Though MATMUL should be able to improved still.
Comment 12 Jerry DeLisle 2006-05-02 05:01:42 UTC
With:
$ gfc -v
Using built-in specs.
Target: i686-pc-linux-gnu
Configured with: ../main/configure --prefix=/home/jerry/gcc/usr --enable-languages=c,fortran --disable-libmudflap
Thread model: posix
gcc version 4.2.0 20060424 (experimental)

$ gfc -O2 -march=pentium4 test-optimize.f90      <gfortran
$ ./a.out
  4.440892098500626E-016
  0.748046000000000       0.544034000000000
$ ifc -O2 test-optimize.f90                      <intel
$ ./a.out
  0.000000000000000E+000
  0.460028000000000       0.436027000000000

Still a lot of room for improvement here.  The bottom left number is time using matmul and the right is time hardcoded.
Comment 13 Joost VandeVondele 2007-07-03 18:15:20 UTC
looks like current mainline is much slower than ifort (300%) on this testcase (on core2).

> ifort -xT -O2 test.f90
> ./a.out
  0.000000000000000E+000
  0.228014000000000       0.228014000000000
> gfortran -O3 -ffast-math -ftree-vectorize -march=native test.f90
> ./a.out
  0.00000000000000
  0.684042000000000       0.280018000000000

0.584042000000000 vs 0.228014000000000 seconds
Comment 14 Joost VandeVondele 2008-08-28 15:55:52 UTC
It looks like 4.4 performs even worse than 4.3 on the attached testcase.

gfortran -ffast-math -march=native -O3 PR17088.f90
trunk: 0.52803299999999997
4.3.0: 0.49202999999999997

ifort -xhost -O2 PR17088.f90
ifort: 0.136008000000000

so trunk is somehow 4 times slower than ifort...

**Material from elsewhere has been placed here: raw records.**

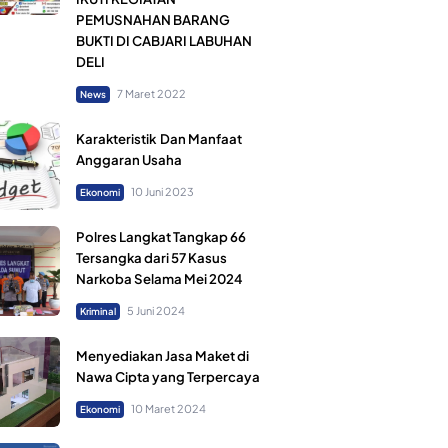
PEMUSNAHAN BARANG
BUKTI DI CABJARI LABUHAN
DELI
7 Maret 2022
News
Karakteristik Dan Manfaat
Anggaran Usaha
10 Juni 2023
Ekonomi
Polres Langkat Tangkap 66
Tersangka dari 57 Kasus
Narkoba Selama Mei 2024
5 Juni 2024
Kriminal
Menyediakan Jasa Maket di
Nawa Cipta yang Terpercaya
10 Maret 2024
Ekonomi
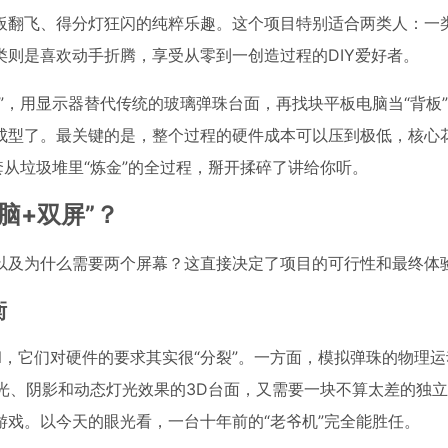
板翻飞、得分灯狂闪的纯粹乐趣。这个项目特别适合两类人：一
则是喜欢动手折腾，享受从零到一创造过程的DIY爱好者。
”，用显示器替代传统的玻璃弹珠台面，再找块平板电脑当“背板
成型了。最关键的是，整个过程的硬件成本可以压到极低，核心
套从垃圾堆里“炼金”的全过程，掰开揉碎了讲给你听。
脑+双屏”？
以及为什么需要两个屏幕？这直接决定了项目的可行性和最终体
衡
e Pinball，它们对硬件的要求其实很“分裂”。一方面，模拟弹珠的物
光、阴影和动态灯光效果的3D台面，又需要一块不算太差的独
戏。以今天的眼光看，一台十年前的“老爷机”完全能胜任。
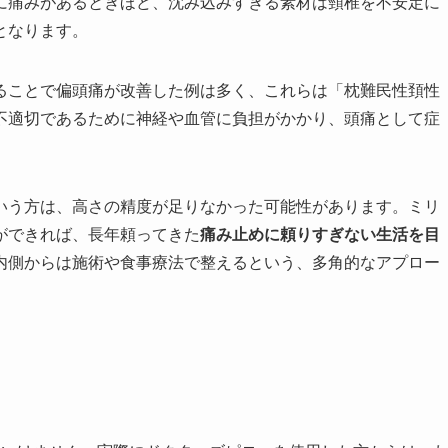
に痛みがあるときほど、沈み込みすぎる素材は頸椎を不安定に
となります。
ることで偏頭痛が改善した例は多く、これらは「枕難民性頚性
不適切であるために神経や血管に負担がかかり、頭痛として症
いう方は、高さの精度が足りなかった可能性があります。ミリ
ができれば、長年頼ってきた
痛み止めに頼りすぎない生活を目
内側からは施術や食事療法で整えるという、多角的なアプロー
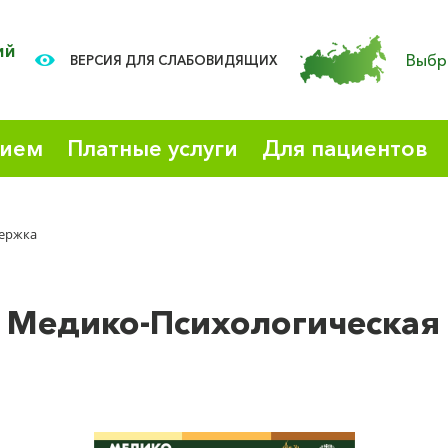
ий
Выбр
ВЕРСИЯ ДЛЯ СЛАБОВИДЯЩИХ
рием
Платные услуги
Для пациентов
держка
Медико-Психологическая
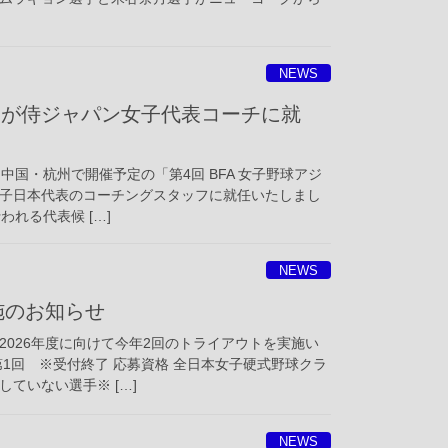
NEWS
督が侍ジャパン女子代表コーチに就
中国・杭州で開催予定の「第4回 BFA 女子野球アジ
子日本代表のコーチングスタッフに就任いたしまし
われる代表候 […]
NEWS
施のお知らせ
2026年度に向けて今年2回のトライアウトを実施い
1回 ※受付終了 応募資格 全日本女子硬式野球クラ
ていない選手※ […]
NEWS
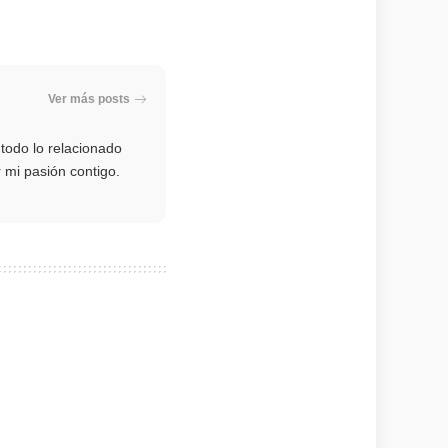
Ver más posts
odo lo relacionado
r mi pasión contigo.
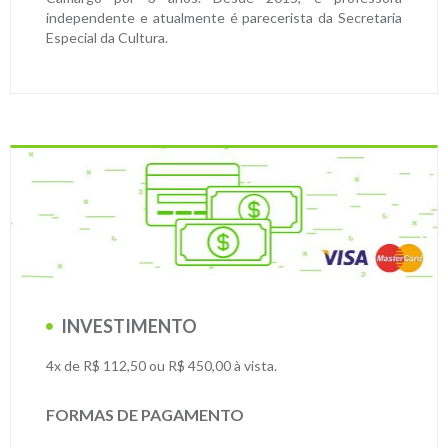
independente e atualmente é parecerista da Secretaria
Especial da Cultura.
INVESTIMENTO
4x de R$ 112,50 ou R$ 450,00 à vista.
FORMAS DE PAGAMENTO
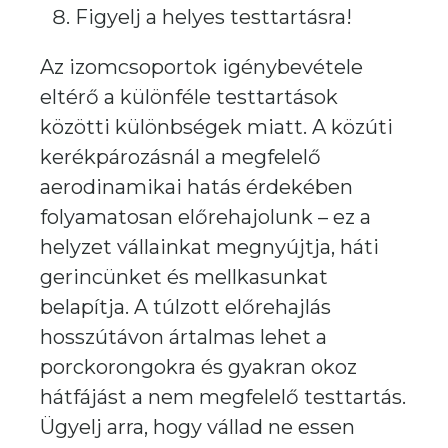
Figyelj a helyes testtartásra!
Az izomcsoportok igénybevétele
eltérő a különféle testtartások
közötti különbségek miatt. A közúti
kerékpározásnál a megfelelő
aerodinamikai hatás érdekében
folyamatosan előrehajolunk – ez a
helyzet vállainkat megnyújtja, háti
gerincünket és mellkasunkat
belapítja. A túlzott előrehajlás
hosszútávon ártalmas lehet a
porckorongokra és gyakran okoz
hátfájást a nem megfelelő testtartás.
Ügyelj arra, hogy vállad ne essen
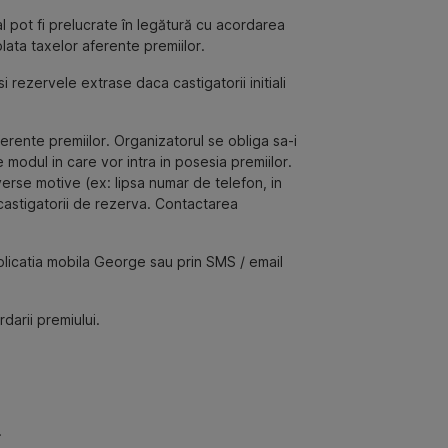
l pot fi prelucrate în legătură cu acordarea
plata taxelor aferente premiilor.
 rezervele extrase daca castigatorii initiali
ferente premiilor. Organizatorul se obliga sa-i
 modul in care vor intra in posesia premiilor.
iverse motive (ex: lipsa numar de telefon, in
 castigatorii de rezerva. Contactarea
 aplicatia mobila George
sau prin SMS / email
darii premiului.
.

Comment 15 Joost VandeVondele 2008-08-28 15:56:28 UTC
Created attachment 16158 [details]
ifort asm

ifort asm as a reference
Comment 16 Joost VandeVondele 2008-08-28 16:08:18 UTC
actually, I've been misreading the numbers... the timings for the library function   (MATMUL) is bad, not the generated code, which is reasonable also with gfortran. I'll close the bug.